CN-122024815-A - Single-cell multiunit science integration method based on priori knowledge and probabilistic reasoning

CN122024815ACN 122024815 ACN122024815 ACN 122024815ACN-122024815-A

Abstract

The invention discloses a single-cell multi-group chemical integration method based on priori knowledge and probabilistic reasoning, and belongs to the technical field of computational biology and bioinformatics.
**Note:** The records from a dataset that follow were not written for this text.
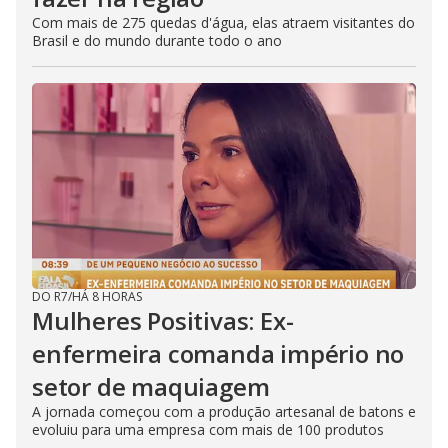
Com mais de 275 quedas d'água, elas atraem visitantes do
Brasil e do mundo durante todo o ano
DO R7
/
HÁ 8 HORAS
Mulheres Positivas: Ex-
enfermeira comanda império no
setor de maquiagem
A jornada começou com a produção artesanal de batons e
evoluiu para uma empresa com mais de 100 produtos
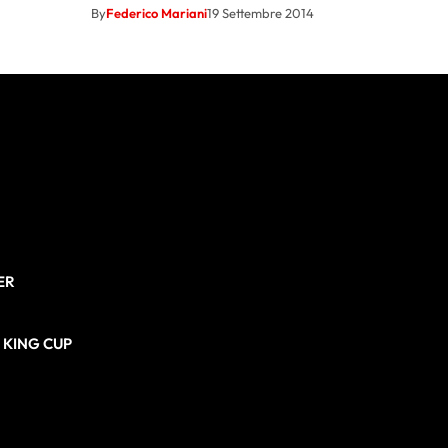
By
Federico Mariani
19 Settembre 2014
ER
N KING CUP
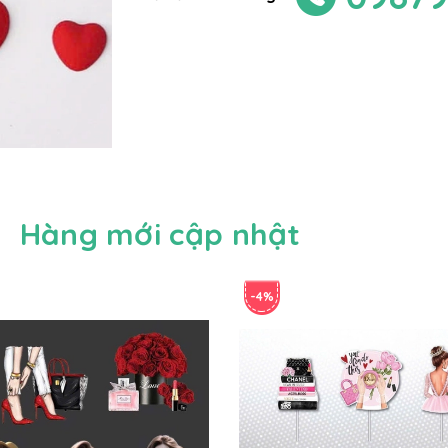
Hàng mới cập nhật
-4%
The method comprises the steps of preprocessing multi-group student single-cell data, constructing a cross-group student prior map based on genome coordinates, extracting feature embedding through a map variation self-encoder, respectively learning cell embedding representations of all modes by utilizing a group student specific variation self-encoder, and fusing multi-group student posterior distribution by adopting an expert product strategy to generate a unified co-embedding matrix. According to the invention, by introducing biological priori knowledge to guide feature alignment and combining a probability generation model and an expert fusion mechanism, commonality and individual features of multiple groups of chemical data are simultaneously modeled under a unified frame, and integration robustness and downstream analysis accuracy of high-noise sparse single-cell data can be effectively improved.

Inventors

GUO YINGJIE
ZHOU JIN
CHENG CHENYANG
LIANG ZHEN

Assignees

山西大学

Dates

Publication Date: 20260512
Application Date: 20260123

Claims (4)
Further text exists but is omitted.